▽

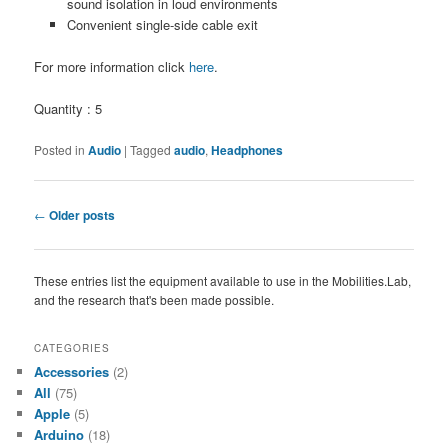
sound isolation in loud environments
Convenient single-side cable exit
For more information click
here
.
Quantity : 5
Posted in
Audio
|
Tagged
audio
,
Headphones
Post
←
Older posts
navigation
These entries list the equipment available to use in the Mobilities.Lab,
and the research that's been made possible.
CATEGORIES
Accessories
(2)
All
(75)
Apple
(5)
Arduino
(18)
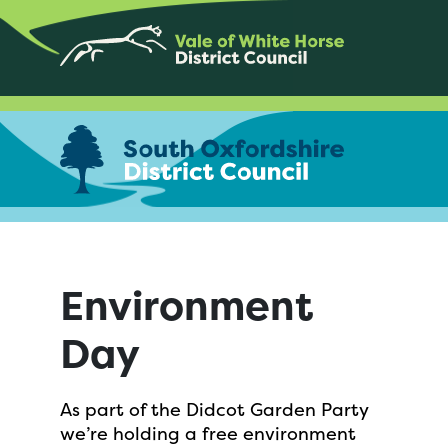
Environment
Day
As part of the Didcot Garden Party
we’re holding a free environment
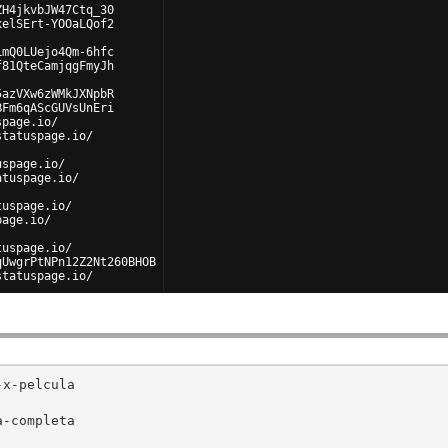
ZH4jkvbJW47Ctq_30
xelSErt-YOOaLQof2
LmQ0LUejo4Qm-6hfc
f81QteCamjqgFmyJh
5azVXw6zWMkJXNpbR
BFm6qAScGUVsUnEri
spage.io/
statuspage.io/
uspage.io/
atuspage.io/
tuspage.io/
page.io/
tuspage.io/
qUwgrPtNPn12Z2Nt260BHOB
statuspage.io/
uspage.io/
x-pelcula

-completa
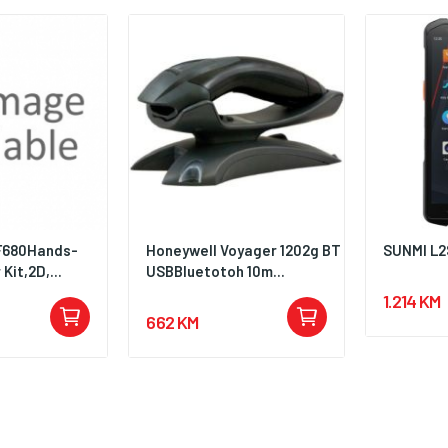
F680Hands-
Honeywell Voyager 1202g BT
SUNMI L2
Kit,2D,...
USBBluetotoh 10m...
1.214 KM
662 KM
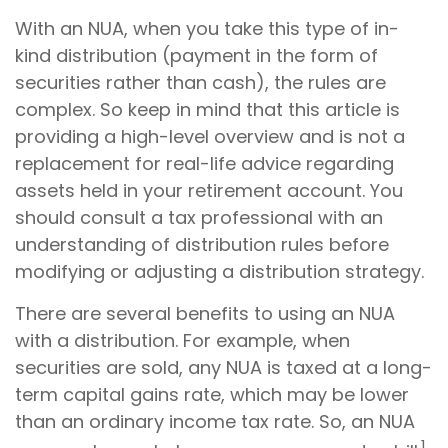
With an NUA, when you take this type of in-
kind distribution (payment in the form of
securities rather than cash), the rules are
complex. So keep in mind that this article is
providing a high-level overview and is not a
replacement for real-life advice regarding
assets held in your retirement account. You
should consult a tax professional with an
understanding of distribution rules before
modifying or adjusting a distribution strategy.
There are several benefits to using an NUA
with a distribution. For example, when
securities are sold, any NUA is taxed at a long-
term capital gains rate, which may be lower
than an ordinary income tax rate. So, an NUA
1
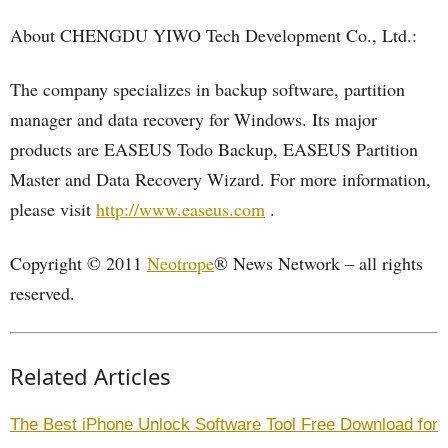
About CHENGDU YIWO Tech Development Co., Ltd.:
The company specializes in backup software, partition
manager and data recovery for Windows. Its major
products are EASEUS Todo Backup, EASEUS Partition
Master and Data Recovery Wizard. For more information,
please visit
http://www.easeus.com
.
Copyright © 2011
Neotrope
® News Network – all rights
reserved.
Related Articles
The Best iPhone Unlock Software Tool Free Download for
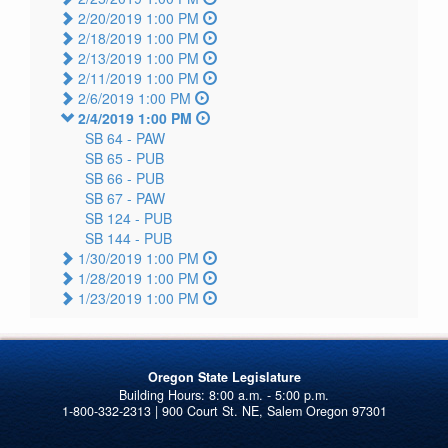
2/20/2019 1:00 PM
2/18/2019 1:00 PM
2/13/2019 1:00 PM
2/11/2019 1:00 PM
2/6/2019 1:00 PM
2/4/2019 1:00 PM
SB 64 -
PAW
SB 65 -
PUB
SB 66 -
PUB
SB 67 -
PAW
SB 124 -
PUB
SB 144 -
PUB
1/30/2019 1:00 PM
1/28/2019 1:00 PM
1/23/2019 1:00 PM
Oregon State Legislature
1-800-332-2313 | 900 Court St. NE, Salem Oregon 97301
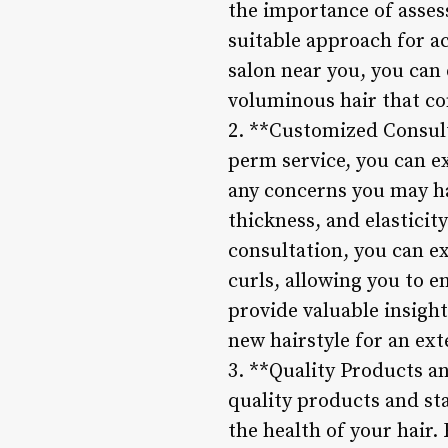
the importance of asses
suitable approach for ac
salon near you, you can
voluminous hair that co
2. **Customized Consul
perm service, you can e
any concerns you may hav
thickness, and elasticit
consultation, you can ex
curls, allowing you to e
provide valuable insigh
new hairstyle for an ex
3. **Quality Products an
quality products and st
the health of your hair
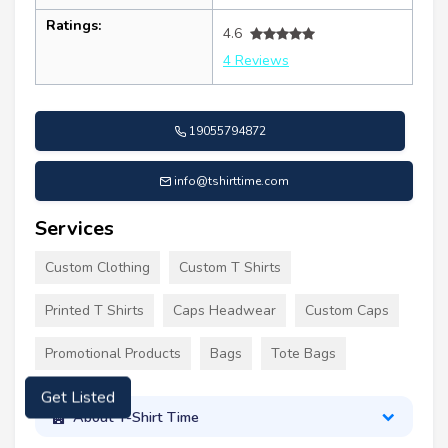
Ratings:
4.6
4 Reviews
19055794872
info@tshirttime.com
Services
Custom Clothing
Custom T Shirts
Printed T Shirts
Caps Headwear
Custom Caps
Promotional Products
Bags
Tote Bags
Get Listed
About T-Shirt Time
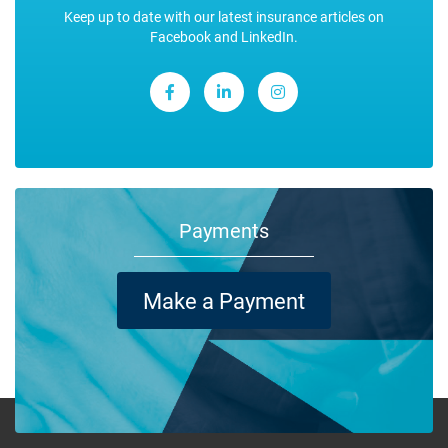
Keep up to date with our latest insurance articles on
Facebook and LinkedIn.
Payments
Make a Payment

△
▽

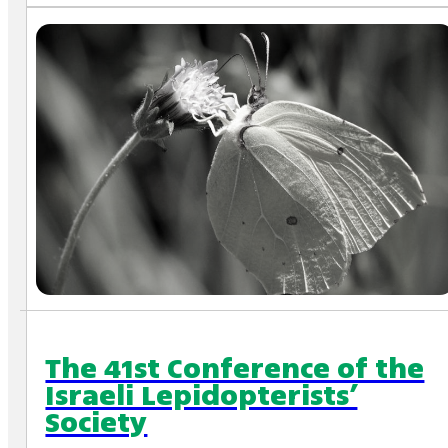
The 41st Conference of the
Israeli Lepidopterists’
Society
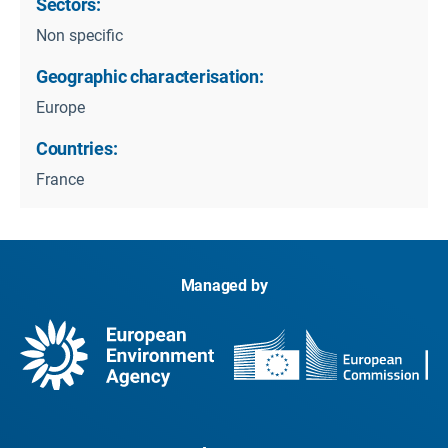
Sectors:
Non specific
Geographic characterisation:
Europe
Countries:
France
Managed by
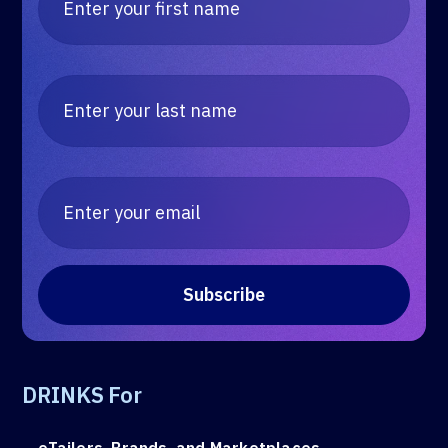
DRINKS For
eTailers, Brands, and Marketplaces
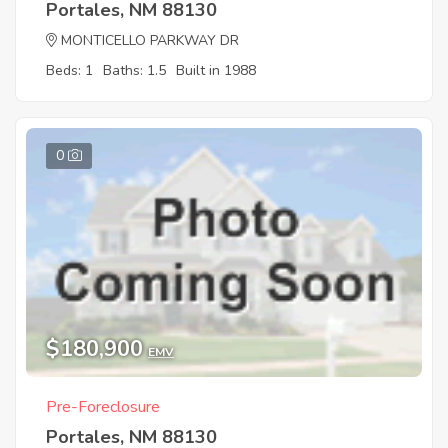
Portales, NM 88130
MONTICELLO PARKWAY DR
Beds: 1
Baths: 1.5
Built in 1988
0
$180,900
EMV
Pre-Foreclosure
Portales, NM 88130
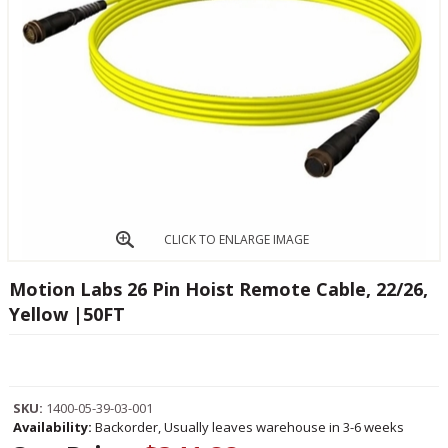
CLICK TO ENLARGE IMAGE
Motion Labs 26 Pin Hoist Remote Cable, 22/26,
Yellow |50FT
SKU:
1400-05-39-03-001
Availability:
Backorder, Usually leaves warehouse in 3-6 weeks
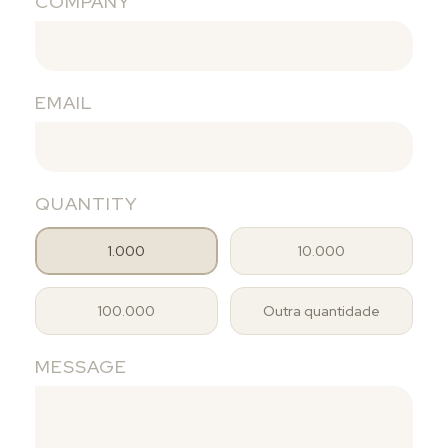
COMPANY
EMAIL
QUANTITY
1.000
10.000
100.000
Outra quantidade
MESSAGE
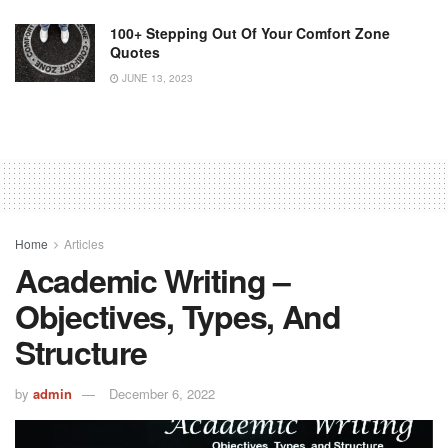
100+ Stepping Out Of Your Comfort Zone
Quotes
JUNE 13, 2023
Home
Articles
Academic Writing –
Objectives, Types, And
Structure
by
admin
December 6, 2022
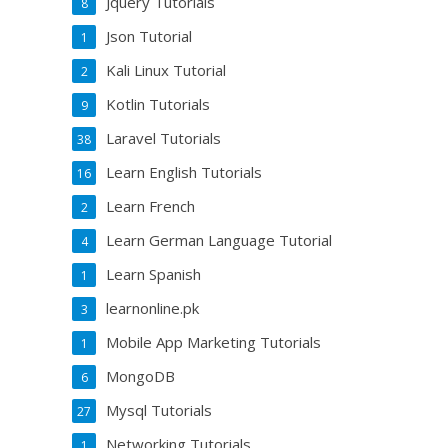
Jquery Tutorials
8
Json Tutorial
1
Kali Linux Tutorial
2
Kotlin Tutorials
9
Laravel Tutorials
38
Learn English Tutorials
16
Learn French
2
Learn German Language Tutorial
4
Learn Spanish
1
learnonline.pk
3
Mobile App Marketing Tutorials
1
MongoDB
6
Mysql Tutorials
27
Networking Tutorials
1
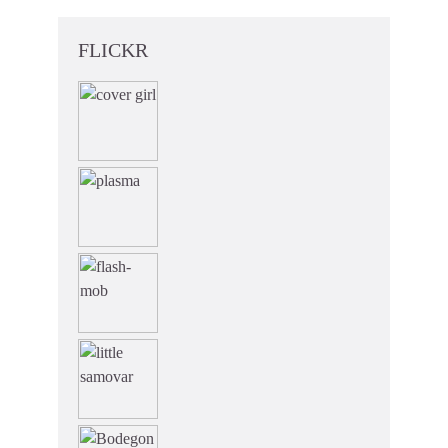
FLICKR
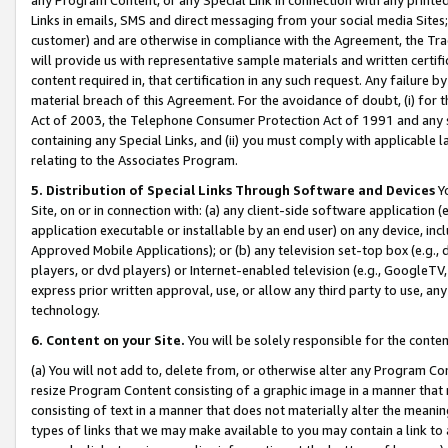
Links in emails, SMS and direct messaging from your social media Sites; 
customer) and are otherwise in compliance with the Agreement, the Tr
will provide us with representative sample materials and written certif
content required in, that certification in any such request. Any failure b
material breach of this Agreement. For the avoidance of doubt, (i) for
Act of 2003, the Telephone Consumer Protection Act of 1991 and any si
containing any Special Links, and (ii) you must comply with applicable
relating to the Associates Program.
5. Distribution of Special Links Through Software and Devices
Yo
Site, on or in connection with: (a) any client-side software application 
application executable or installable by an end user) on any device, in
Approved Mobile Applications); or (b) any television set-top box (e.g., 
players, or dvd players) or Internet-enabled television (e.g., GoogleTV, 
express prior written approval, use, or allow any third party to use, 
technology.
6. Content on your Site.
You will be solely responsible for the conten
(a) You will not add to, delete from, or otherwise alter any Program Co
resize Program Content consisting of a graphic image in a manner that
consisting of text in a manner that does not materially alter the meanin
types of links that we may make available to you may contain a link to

△

(Directions):
Where a line of the data holds the word "provide", copy that line.

(Task solution):
provide valuable insigh
will provide us with representative sample materials and written certif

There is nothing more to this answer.